Clarice gave a crazed smile to him, her eyes narrowing into smiling crescent moons. “When your visa expires and you are still in that area, you expire.”
“I’ll die?”
“Yes, and not in a pretty way either. You’ll explode like a balloon!” Clarice laughed. “That’s just how the Tower works. Even the sponsors don’t have the power to change that.”
What the hell is this, the Hunger Games? Well, at least this guide is helping me now. I should fish for as much information as possible before it’s too late.
“I see. So we need to leave the area or move onto the next area before the visa expires, right? Or, I guess, extend our visa some way.”
“You are very correct! Well done for a piece of trash, it looks like you have a bit of gray matter in your brain after all!”
Her blatant sarcasm and condescending tone were simply tremendous. Zack’s mom raised him to be a gentleman, but he had a raging desire to just–pardon his language, mom–kick her in the cunt right now.
The only people he met in his entire life more disrespectful to him than Clarice Roseline were Barry Cullen and his corrupt scumbag father.

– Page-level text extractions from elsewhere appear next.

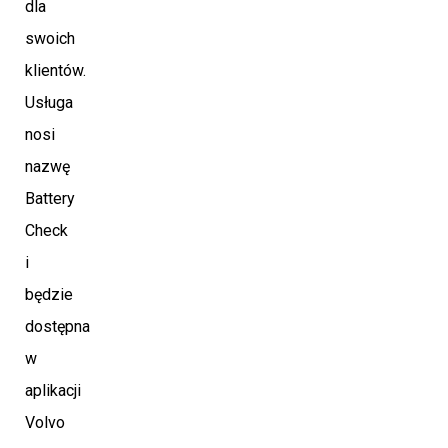
dla
swoich
klientów.
Usługa
nosi
nazwę
Battery
Check
i
będzie
dostępna
w
aplikacji
Volvo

“One of the main objectives of every climber in the Tower is to continuously extend their visa so that you don’t expire. You can do this by fulfilling requests issued by the Tower itself, or by taking a task ticket from the central bulletin board and completing that task or scenario.”
That sounds suspiciously simple. So I could just extend my visa forever by doing dishes or folding laundry? No, it wouldn’t be that easy.

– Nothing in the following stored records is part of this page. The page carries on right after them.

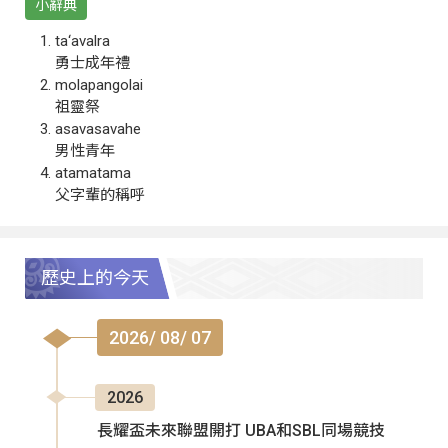
小辭典
ta‘avalra
勇士成年禮
molapangolai
祖靈祭
asavasavahe
男性青年
atamatama
父字輩的稱呼
歷史上的今天
2026/ 08/ 07
2026
長耀盃未來聯盟開打 UBA和SBL同場競技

“I’m assuming these events are not going to be easy.”
“There will be a range of difficulty for these events, but I guess I’ll tell you– some days, you won’t have a single easy task available. So you better stock up on visa extensions while you can, otherwise you might get thrown into a medium or even difficult task. That’s how many rookie climbers die.”
Her eyebrow twitched again as she glanced to her right. “That info cost me a thousand points? Are you joking right now?”
The blonde server’s glare returned to him. “If you die, I am going to dig up your grave and feed it to the dogs.”